Ambientações. Roucas. Necessárias.
Poucas.
Um tanto loucas, mas nada libertárias.

Do ponto de vista da dor

Um ai ou um ui podem ser muito mais que gemidos. Podem ser, por exemplo, o dilacerar do fio da nova faca gritando por sangue. Podem ser também:
* o escorregão amarelo de quem já está morrendo;
* o suspiro lancinante dos corações amassados;
* a decepção sem volta de quem antes era só confiança;
* a amargura latente dos vértices endiabrados da mente;
* etc.
O etc. é sempre a pior parte.

Ambientação #5 ::: As farpas moram dentro do ponto do ponto de interrogação

Yes.
Garatujas não entram no espaço aqui porque não interessam. Amanhã é fôlego e bem sei que o atrito impera quando o caos dorme.
Relâmpagos.
Gotas.
Estranho, pincéis neon.

15.12.05

Ambientação #4 ::: No arame, o equilibrista procura o ponto da ebulição momentânea

Caminhar pelas pedras do silêncio é como rasgar corpos. Escorre um filete de sangue, violento, vício, cio, lento. Depois é o cócix e o nada interpretando o vértice da dor. Estou condenado ao vazio, à solidão, aos solilóquios antes de dormir. À cama larga onde não encontro o que não sejam dois travesseiros.

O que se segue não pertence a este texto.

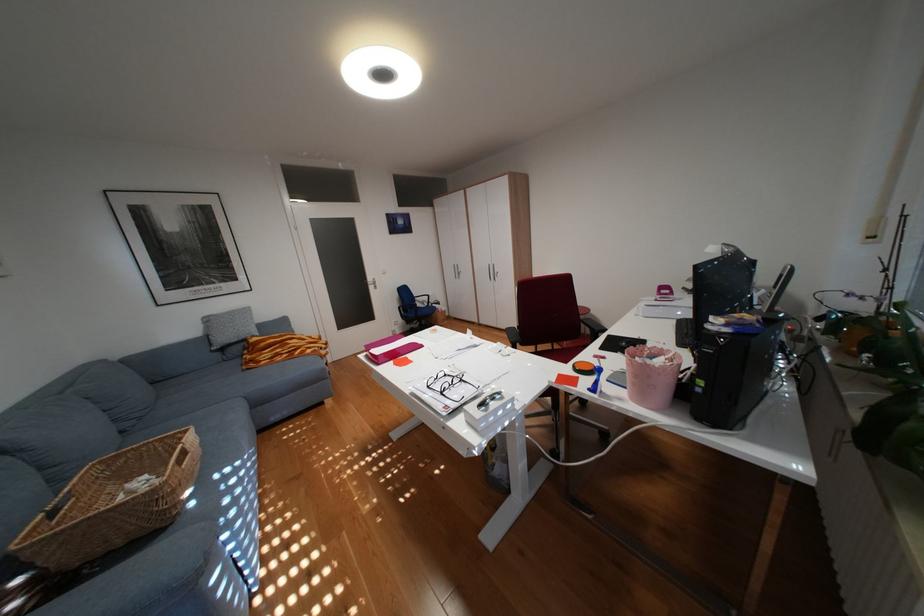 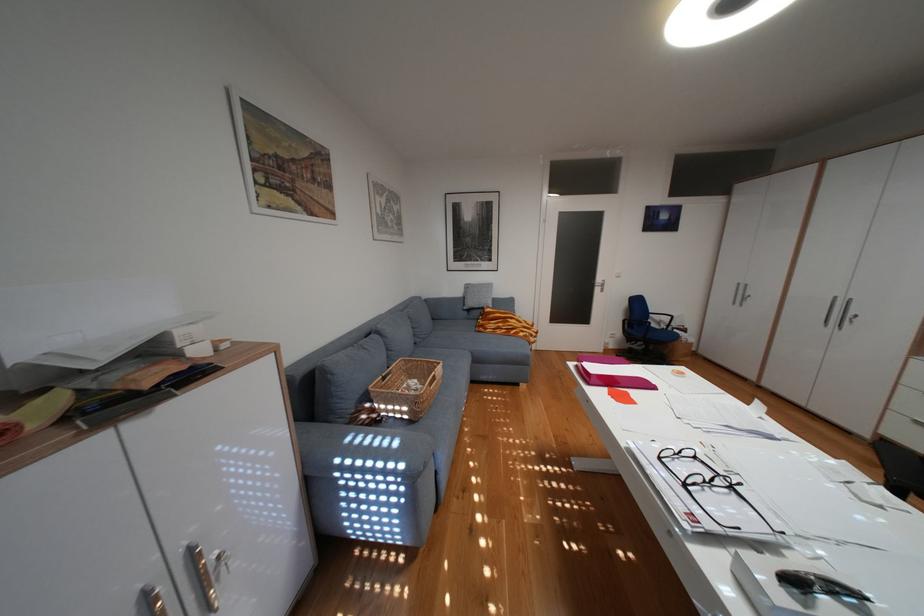 Question: The first image is from the beginning of the video and the second image is from the end. How did the camera likely rotate when shooting the video?

Choices:
 (A) Left
 (B) Right
 (C) Up
 (D) Down

Answer: (A) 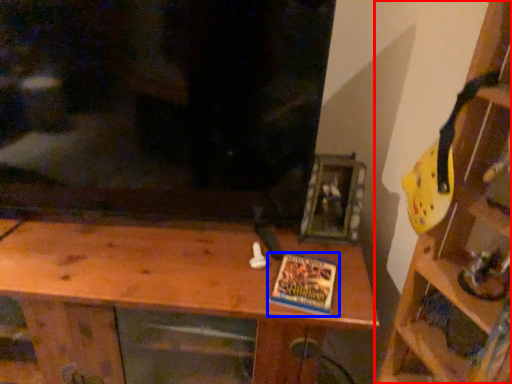 Question: Which object is closer to the camera taking this photo, shelf (highlighted by a red box) or book (highlighted by a blue box)?

Choices:
 (A) shelf
 (B) book

Answer: (A) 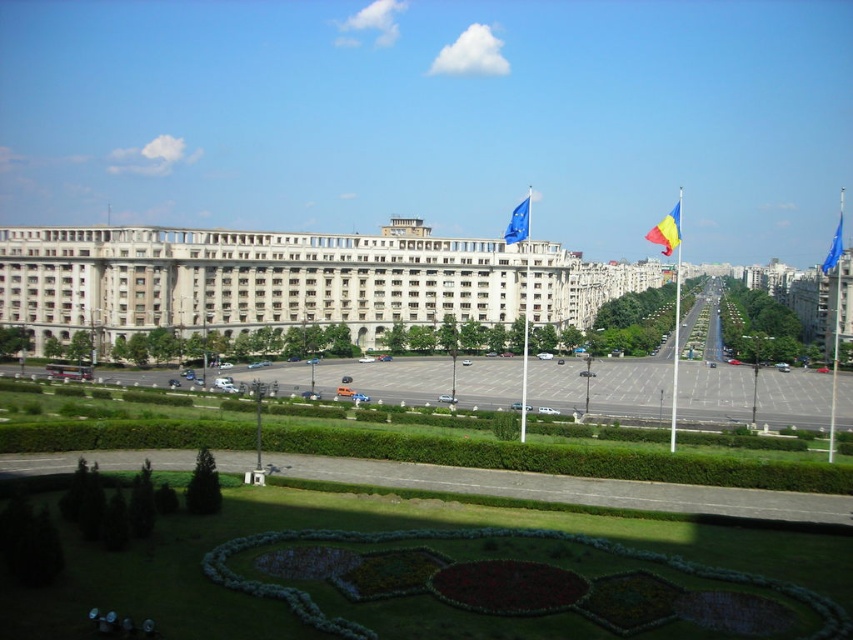 You are standing in the urban landscape looking at the large building. There are two points marked in the scene, one at coordinate point (527, 211) and another at point (831, 260). Which point is closer to you?

Point (527, 211) is closer to the viewer than point (831, 260).

You are standing at the entrance of the large classical building and see the point marked as point (x=518, y=221). What object is located at this point?

The blue fabric flag at center is located at point (x=518, y=221).

From the picture: You are a visitor arriving at the building and notice two flags. Which flag is positioned to the left when looking at the yellow and blue fabric flag at upper right and the blue fabric flag at right?

The yellow and blue fabric flag at upper right is positioned to the left of the blue fabric flag at right.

Depois dizem que quem atira é bruto.

Fogos de artifício.

14.12.05

Ambientação #3 ::: Escorregador de araque

Das tripas o coração é mentira. Também não tem nada de vida generosa, bobagens em geral, maledicências banais. Vivia numa casa de bonecas onde o simples tilintar arrogante era truque. No caminho, as traças. Não as que devoram papel, mas as onívoras, terríveis. No caminho, as traças. E não sobrava coração batendo porque tudo ia para os estômagos famélicos delas. Doutroladodelá.

13.12.05

(*)

O absurdo é um ente que sussurra respostas prontas. Participa de leilões e arremata tudo pelo dobro mais um. Odeia reticências.

11.12.05

Ambientação #2 ::: É preciso sair de cena sem dar bandeira

Caibo num funil. Metálico. Um tanto enferrujado, mas não muito velho. Apenas mal-cuidado, um desaforo. Enveredo-me nele até sumir boca abaixo. Ninguém dará pela falta de mais um idiota de óculos, barba por fazer, cabeça estranha e sonhos de travesseiro. Ninguém dará pela falta: faz tempo que os corações não estão mais apaixonados.

9.12.05

Ambientação #1 ::: O triste sem abóboras, de cócoras

Os sonhos, em espiral, costuravam-se inversamente à preguiça disfórica que enunciava as catástrofes do século. Três a um, sempre.

Em maio, o meio-termo.

Em junho, o azul endiabrado vestindo-se.

Em dezembro nunca há mais nada. O que foi já passou.

8.12.05

Churrasco de Natal

Noto que no Natal, Neto duvida dos dedos de Deus digitando a vida e dedica a ele uma ode invertida pelo avesso das bolas das árvores da noite enfeitada:

“Papai Noel, em tempos de Ibama e essa ladainha de direitos humanos dos animais, aposentou compulsoriamente as renas. Agora andeja pelos telhados, uns quebrados e todos em mau estado. Entre tropeços, garimpa orifícios de onde a fumacinha anuncia chaminés.

Jamais espia. Corre contra o tempo porque seu sonho é terminar o trabalho logo, para um dia passar o Natal com a família.

Quase escorrega:

- Malditas telhas! – coça a barba branca, que já faz tempo não é postiça.

Entra.

De saco cheio, descobre na prática que no Brasil não há lareiras. Só braseiros onde a carne arde. Ai!”